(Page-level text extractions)
------------------------------------------------------------

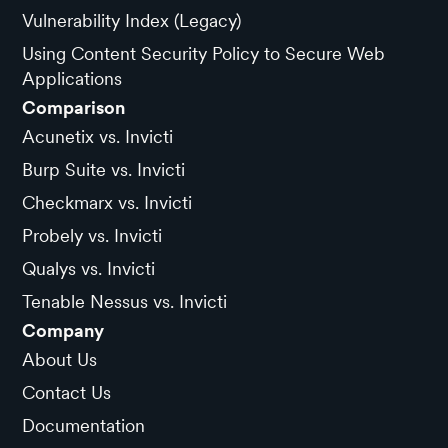
Vulnerability Index (Legacy)
Using Content Security Policy to Secure Web
Applications
Comparison
Acunetix vs. Invicti
Burp Suite vs. Invicti
Checkmarx vs. Invicti
Probely vs. Invicti
Qualys vs. Invicti
Tenable Nessus vs. Invicti
Company
About Us
Contact Us
Documentation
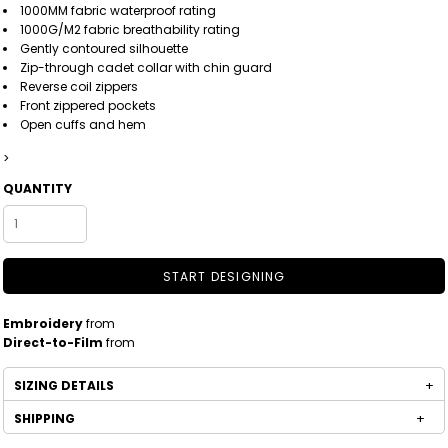
1000MM fabric waterproof rating
1000G/M2 fabric breathability rating
Gently contoured silhouette
Zip-through cadet collar with chin guard
Reverse coil zippers
Front zippered pockets
Open cuffs and hem
>
QUANTITY
START DESIGNING
Embroidery
from
Direct-to-Film
from
SIZING DETAILS
SHIPPING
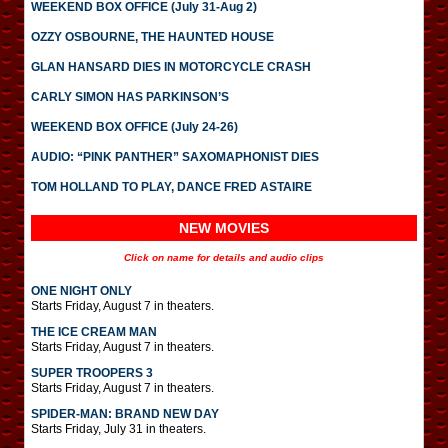
WEEKEND BOX OFFICE (July 31-Aug 2)
OZZY OSBOURNE, THE HAUNTED HOUSE
GLAN HANSARD DIES IN MOTORCYCLE CRASH
CARLY SIMON HAS PARKINSON’S
WEEKEND BOX OFFICE (July 24-26)
AUDIO: “PINK PANTHER” SAXOMAPHONIST DIES
TOM HOLLAND TO PLAY, DANCE FRED ASTAIRE
NEW MOVIES
Click on name for details and audio clips
ONE NIGHT ONLY
Starts Friday, August 7 in theaters.
THE ICE CREAM MAN
Starts Friday, August 7 in theaters.
SUPER TROOPERS 3
Starts Friday, August 7 in theaters.
SPIDER-MAN: BRAND NEW DAY
Starts Friday, July 31 in theaters.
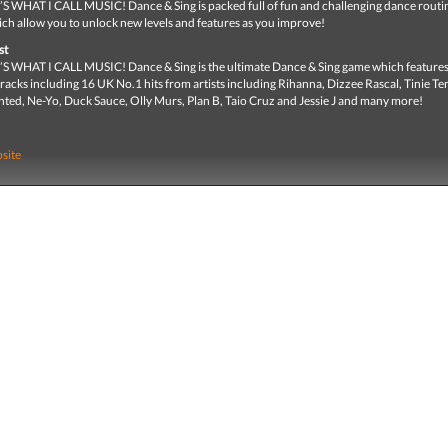
WHAT I CALL MUSIC! Dance & Sing is packed full of fun and challenging dance routi
ich allow you to unlock new levels and features as you improve!
st
WHAT I CALL MUSIC! Dance & Sing is the ultimate Dance & Sing game which features
racks including 16 UK No.1 hits from artists including Rihanna, Dizzee Rascal, Tinie T
nted, Ne-Yo, Duck Sauce, Olly Murs, Plan B, Taio Cruz and Jessie J and many more!
site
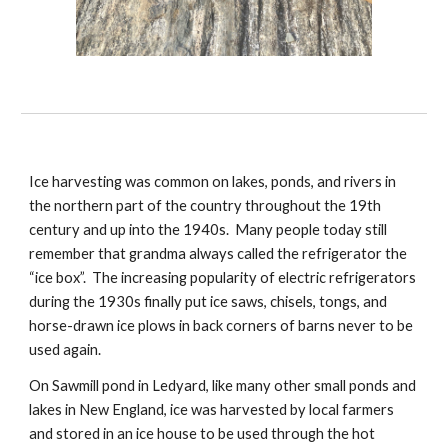
Ice harvesting was common on lakes, ponds, and rivers in
the northern part of the country throughout the 19th
century and up into the 1940s. Many people today still
remember that grandma always called the refrigerator the
“ice box”. The increasing popularity of electric refrigerators
during the 1930s finally put ice saws, chisels, tongs, and
horse-drawn ice plows in back corners of barns never to be
used again.
On Sawmill pond in Ledyard, like many other small ponds and
lakes in New England, ice was harvested by local farmers
and stored in an ice house to be used through the hot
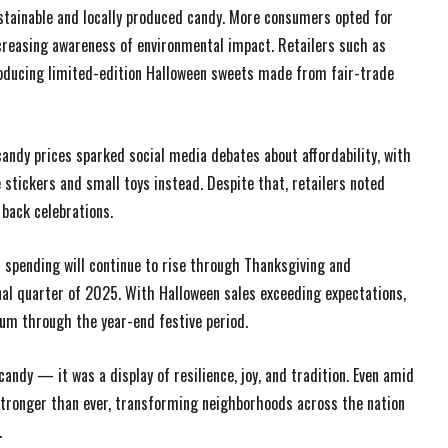
ustainable and locally produced candy. More consumers opted for
increasing awareness of environmental impact. Retailers such as
troducing limited-edition Halloween sweets made from fair-trade
candy prices sparked social media debates about affordability, with
stickers and small toys instead. Despite that, retailers noted
back celebrations.
 spending will continue to rise through Thanksgiving and
inal quarter of 2025. With Halloween sales exceeding expectations,
um through the year-end festive period.
ndy — it was a display of resilience, joy, and tradition. Even amid
 stronger than ever, transforming neighborhoods across the nation
.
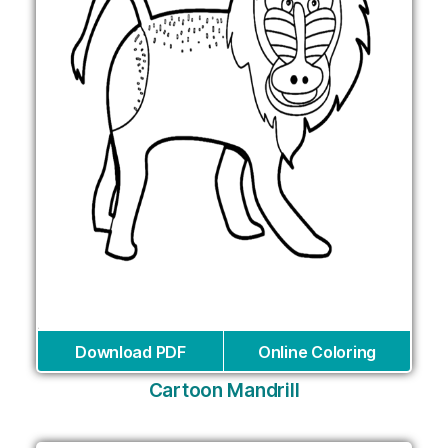
Download PDF
Online Coloring
Cartoon Mandrill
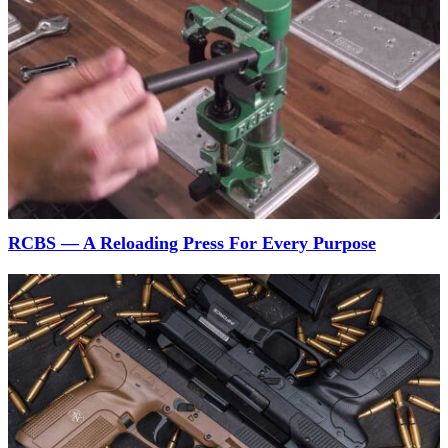
RCBS — A Reloading Press For Every Purpose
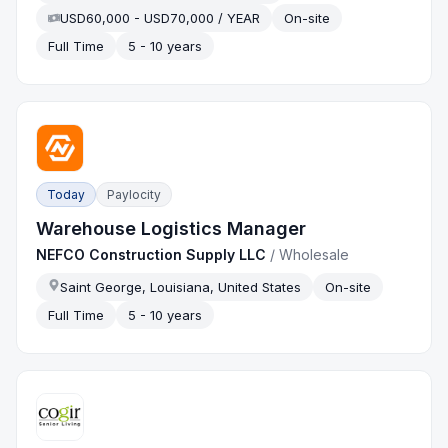
USD60,000 - USD70,000 / YEAR
On-site
Full Time
5 - 10 years
Today
Paylocity
Warehouse Logistics Manager
NEFCO Construction Supply LLC
/
Wholesale
Saint George, Louisiana, United States
On-site
Full Time
5 - 10 years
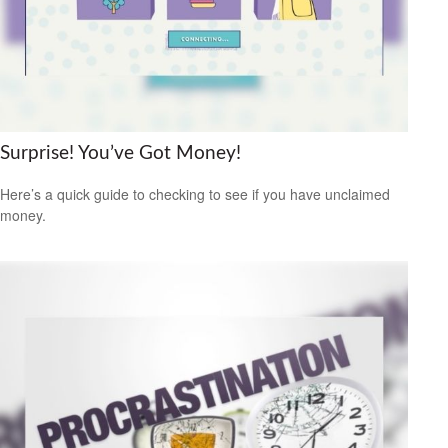
Surprise! You’ve Got Money!
Here’s a quick guide to checking to see if you have unclaimed
money.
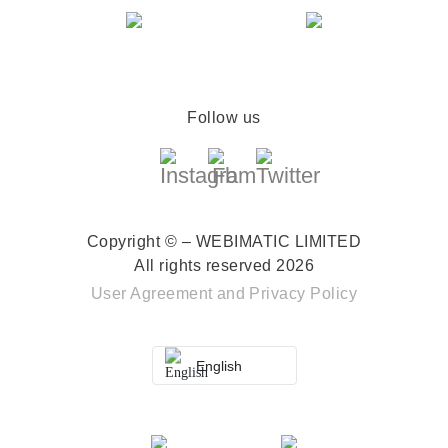
Follow us
Copyright © – WEBIMATIC LIMITED
All rights reserved 2026
User Agreement
and
Privacy Policy
English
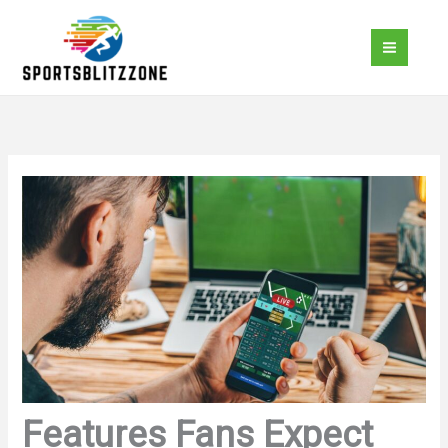
Skip
to
content
Features Fans Expect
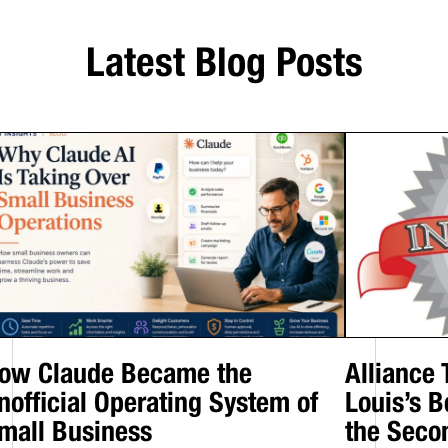
Latest Blog Posts
ow Claude Became the
Alliance
nofficial Operating System of
Louis’s B
mall Business
the Seco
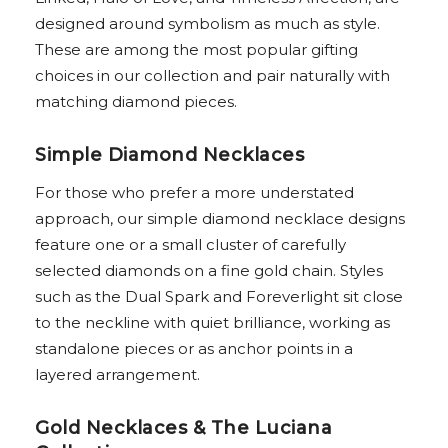
designed around symbolism as much as style.
These are among the most popular gifting
choices in our collection and pair naturally with
matching diamond pieces.
Simple Diamond Necklaces
For those who prefer a more understated
approach, our simple diamond necklace designs
feature one or a small cluster of carefully
selected diamonds on a fine gold chain. Styles
such as the Dual Spark and Foreverlight sit close
to the neckline with quiet brilliance, working as
standalone pieces or as anchor points in a
layered arrangement.
Gold Necklaces & The Luciana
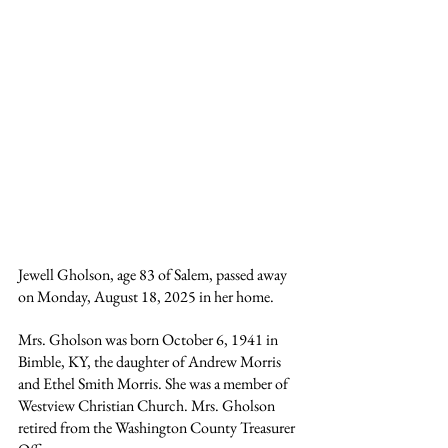
Jewell Gholson, age 83 of Salem, passed away 
on Monday, August 18, 2025 in her home.
Mrs. Gholson was born October 6, 1941 in 
Bimble, KY, the daughter of Andrew Morris 
and Ethel Smith Morris. She was a member of 
Westview Christian Church. Mrs. Gholson 
retired from the Washington County Treasurer 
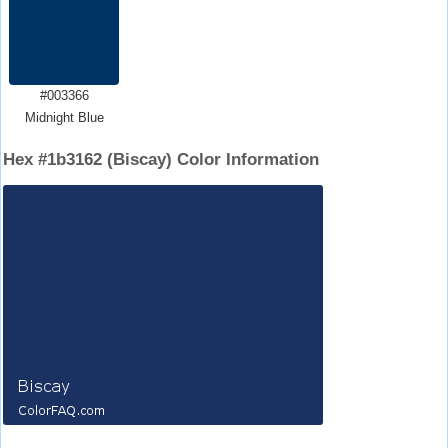
#003366
Midnight Blue
Hex #1b3162 (Biscay) Color Information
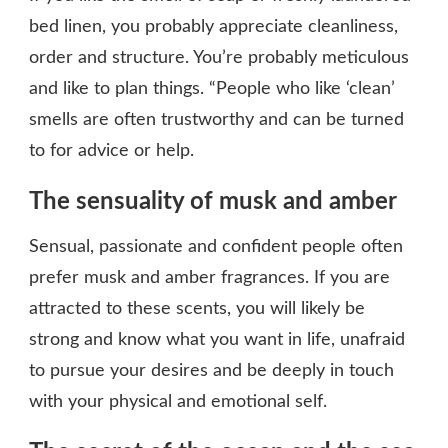
bed linen, you probably appreciate cleanliness,
order and structure. You’re probably meticulous
and like to plan things. “People who like ‘clean’
smells are often trustworthy and can be turned
to for advice or help.
The sensuality of musk and amber
Sensual, passionate and confident people often
prefer musk and amber fragrances. If you are
attracted to these scents, you will likely be
strong and know what you want in life, unafraid
to pursue your desires and be deeply in touch
with your physical and emotional self.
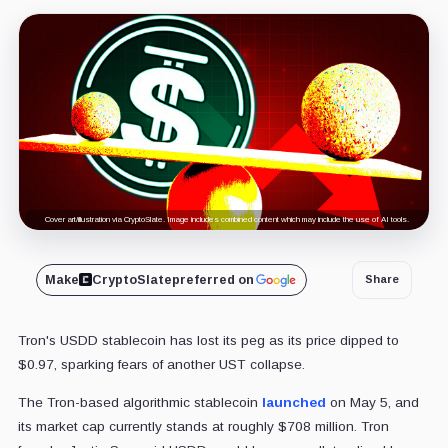
Cover art/illustration via CryptoSlate. Image includes combined content which may include the use of AI tools.
Make
CryptoSlate
preferred on
Share
Tron's USDD stablecoin has lost its peg as its price dipped to
$0.97, sparking fears of another UST collapse.
The Tron-based algorithmic stablecoin
launched
on May 5, and
its market cap currently stands at roughly $708 million. Tron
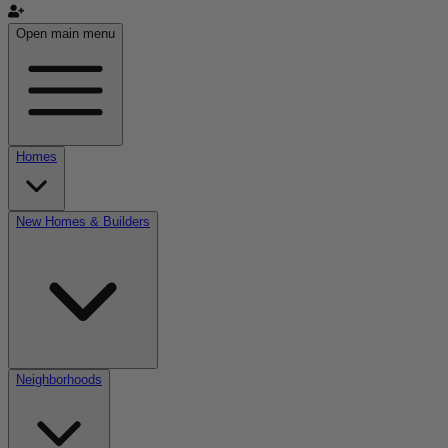
Open main menu
Homes
New Homes & Builders
Neighborhoods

------------------------------------------------------------

TASK INSTRUCTIONS: Your task is to say how many lines in the entries above contain the word "Halloween". Please write only the number.

RESPONSE BELOW: 2